NATROM様が保険診療の解説をバッチリやってくれるので簡単にしますが、本当に甲状腺疾患患者の検査をやっているのなら査定されません。ここも詳しくないのですが、再診の度に6-7項目の検査が常に必要かどうかの問題とか、再診頻度の問題は別です。この辺の査定ラインは複雑怪奇で誰も正答を知らないとしても良いかもしれません。

ただ保険診療の大原則は現在罹患している疾病の治療には給付されますが、これから罹るかもしれない疾病の診療には適用されません。だからガン検診にしろ、小児の乳児健診にしろ、予防接種にしろ公費で行うときには保険診療と別途で支払われます。それ以外の健康チェックになると、それこそ自費の人間ドックとかになるわけです。

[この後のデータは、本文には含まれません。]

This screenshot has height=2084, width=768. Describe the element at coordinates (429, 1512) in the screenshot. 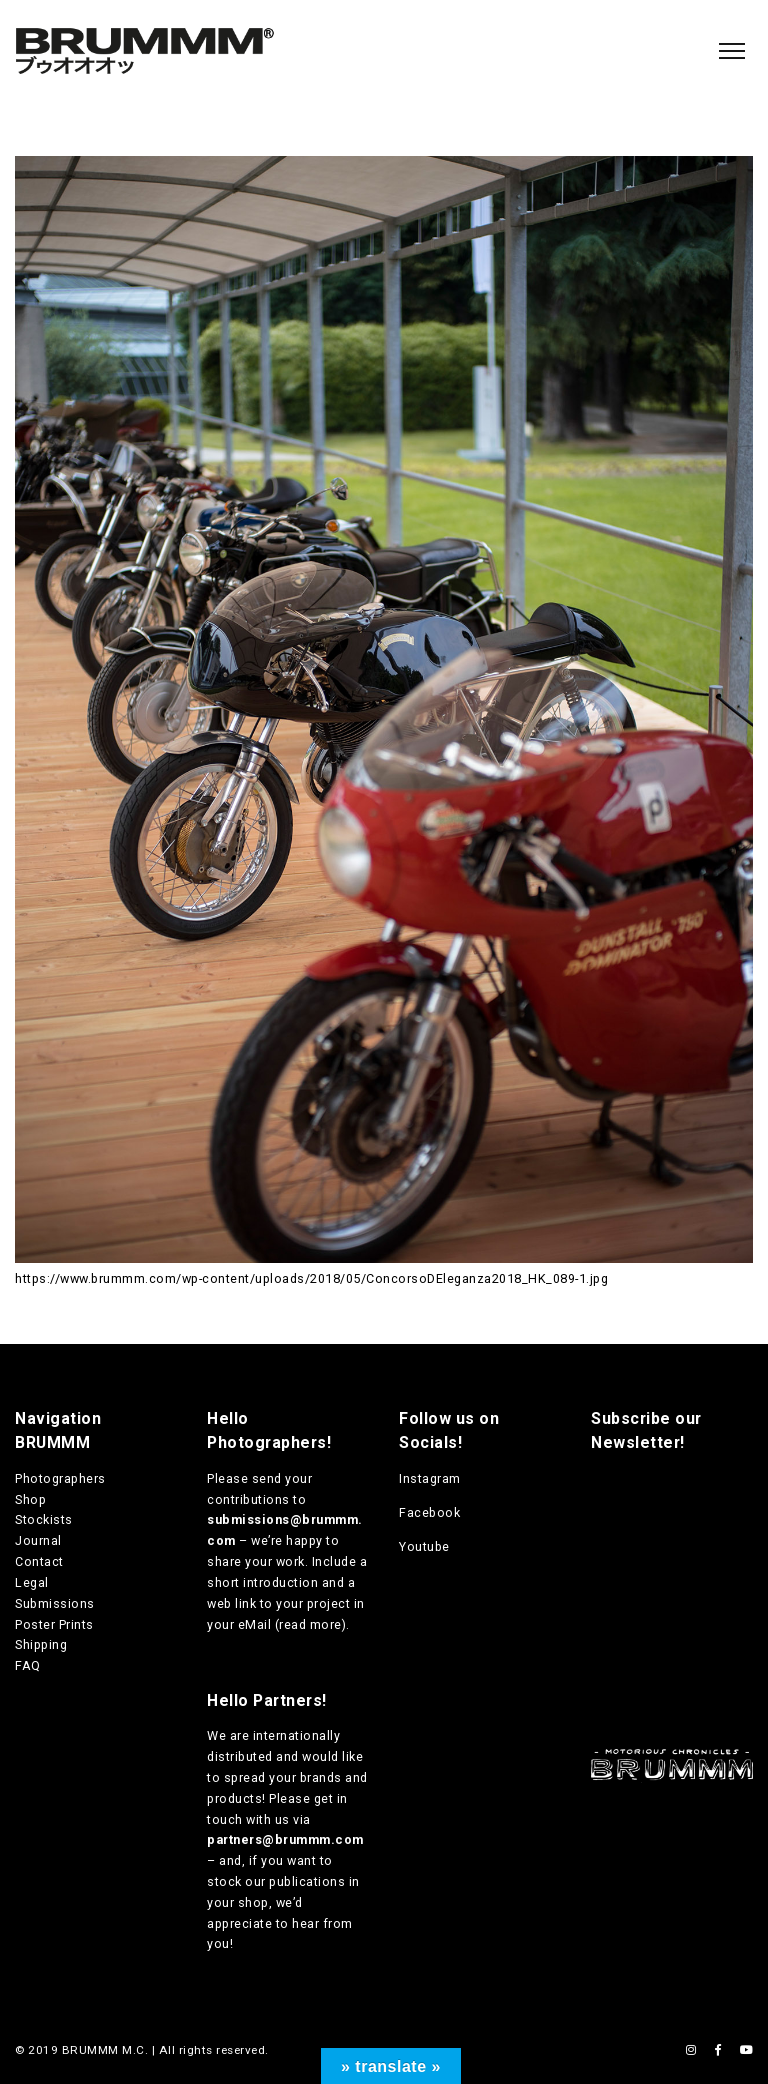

ここでバッサリ査定されても、本当に甲状腺疾患の治療を行っていれば抗議は可能ですし、もし過剰と査定されても過剰でない範囲で検査も治療も行なう事は出来ます。何も抗議できずに査定を受け入れ、なおかつ今後は自費路線を打ち出すと言う事は、抗議はもちろんの事、自粛の上での診療継続も出来ないような行為を行っていたと判断できます。


基本的にはNATROM様の

医療機関や医師の名前が明示されておらず、怪文書の類とみなしてよいと思う。

これに同意です。たぶんこの文章で一番アピールしたかったのは、

    「今後、小児に関して、福島県医大以外の甲状腺検査はうけさせない」という

    厚生労働省のメッセージ(脅し)です

    本来到底受け入れられることではありませんが、

    今後も皆さんの甲状腺検査は続けていかねばなりません

これに過敏に反応する人はネットに少なくありませんから、そういう意味では効果的だったかもしれません。ただこの手の患者(関東から避難して来ただったかな?)は前に経験したことが1年ほど前に1人だけいます。
    定期的に検査を行わなければならないと言われた
申し訳ありませんが、関西はその点ではすこぶる平和で、噂に聞く放射脳とはこういう方かと得心した次第です。もちろん鄭重に大病院にご紹介させて頂きました。紹介先の先生方、本当に悪い事をしたと思っています。そういう経験からすると実在の可能性は捨てきれません。細部が妙に合ってますし、風の噂に聞くところでは、東日本の放射線への反応は未だに凄いらしいですから。

まあ、なんちゅうか前に白血病患者7倍増デマとか白血病患者7%増デマがありましたが、あの頃よりスケールが小粒になった気はします。7倍増デマの時はわざわざ日医が声明を出し、7%増デマの時には週刊誌が書き立てましたから、チョットは落ち着いたぐらいで納得しておきます。